El optimismo de Sherlock volvió a desvanecerse. Watson se percató de que estaba mirando de reojo su portátil, dejándose llevar por el síndrome de abstinencia. Tenía que hacer algo si no quería que el detective retomase sus viejas costumbres.
—No es un asunto que tenga fácil solución, desde luego.
Watson caminó en círculos, imitando las maneras de su compañero. Cuando ya empezaba a marearse, apuntó el dedo índice hacía el techo, como si una pequeña bombilla hubiese aparecido sobre su cabeza.
—¡Ya sé! Necesitas distraerte, y da la casualidad de que me han llamado por un nuevo caso.
—¡Qué oportuno! ¿Y en qué consiste?
—Pues… ha pasado algo terrible en el Cerro de los Amantes, donde no hay conexión a internet. Ya te lo iré contando por el camino. Lo importante es que es un misterio muy difícil de resolver y vamos a tener que pasar semanas investigándolo, solos tú y yo.
—¡Estupendo! Ya empiezo a olvidarme de Carol. Por fin podré volver a fijarme en las cosas que realmente importan.
—¡Así me gusta! ¡Sherlock y Watson juntos de nuevo! Voy a organizar el viaje.
Watson se giró hacía la puerta, pero el detective volvió a retenerle. En esta ocasión recurrió a un método mucho más directo, agarrándole del brazo con fuerza. Antes de dejarle marchar, entrecerró los ojos y le examinó por segunda vez.
—Últimamente te noto distinto, ¿acabas de recortarte el bigote? Te favorece.
—¿Tú crees?
—Cuidas tu apariencia, pero no solo es eso. Te has vuelto más reservado, como si guardases algún tipo de secreto.
Watson dejó de palparse el bigote y cruzó los brazos, tratando de parecer indiferente. El implacable sudor que emanaba de sus poros no se lo puso fácil.

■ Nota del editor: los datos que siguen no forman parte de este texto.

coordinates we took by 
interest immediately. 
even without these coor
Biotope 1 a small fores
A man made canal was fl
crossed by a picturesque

—Lo siento, pero has vuelto a fallar.
—No puedes negarlo: tienes las pupilas dilatadas, lo que significa que tu organismo está liberando grandes cantidades de adrenalina. Un síntoma bastante común en las personas enamoradas. Hay alguien en tu vida, ¿me equivoco?

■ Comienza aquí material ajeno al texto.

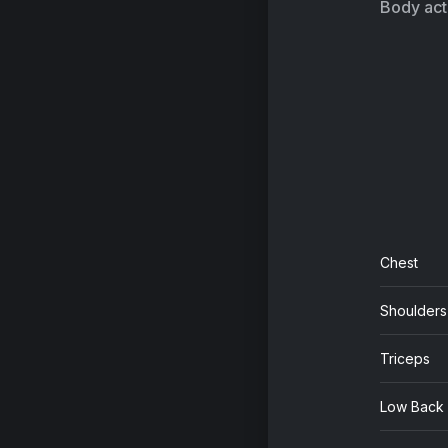
Body acti
Chest
Shoulders
Triceps
Low Back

Bajo la cascada que lo cubría, el rostro del asistente adoptó un tono rojo brillante, dándole el aspecto de un enorme pez de colores.

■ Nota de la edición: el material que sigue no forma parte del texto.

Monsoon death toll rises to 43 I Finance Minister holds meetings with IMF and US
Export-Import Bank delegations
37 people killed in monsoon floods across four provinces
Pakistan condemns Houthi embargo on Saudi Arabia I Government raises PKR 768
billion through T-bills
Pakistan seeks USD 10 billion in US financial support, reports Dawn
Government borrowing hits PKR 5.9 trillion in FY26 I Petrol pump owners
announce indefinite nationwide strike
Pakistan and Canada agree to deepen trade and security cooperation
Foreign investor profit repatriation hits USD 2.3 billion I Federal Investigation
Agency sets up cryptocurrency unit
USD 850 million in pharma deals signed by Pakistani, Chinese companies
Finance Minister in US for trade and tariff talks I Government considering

—Vale, hay alguien, pero de momento solo somos amigos.
—Ya veo. Esa persona aún no es consciente de la suerte que tiene.
—No es consciente, no.
Sherlock apartó la mano del brazo de Watson y la puso sobre su espalda, golpeándola rítmicamente.
—Puede que tarde un poco en darse cuenta. Al fin y al cabo, no todo el mundo tiene mi capacidad de deducción.
Ante la perpleja mirada de su ayudante, el detective se llevó la pipa a los labios, asintió satisfecho y exhaló una enorme calada triunfal.